[Brief]:
Each line of the data that includes "Franschhoek" must be copied.
══ Data ══
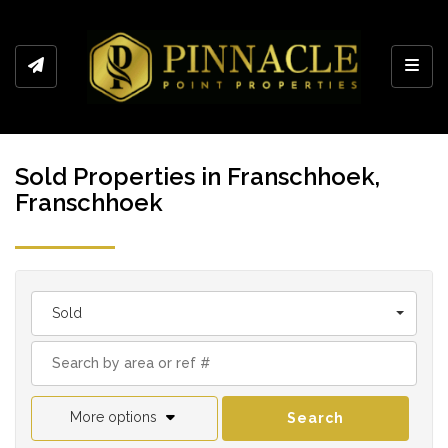
Toggl
Sold Properties in Franschhoek,
Franschhoek
Sold
More options
Search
═══
[Answer to the problem]:
Sold Properties in Franschhoek,
Franschhoek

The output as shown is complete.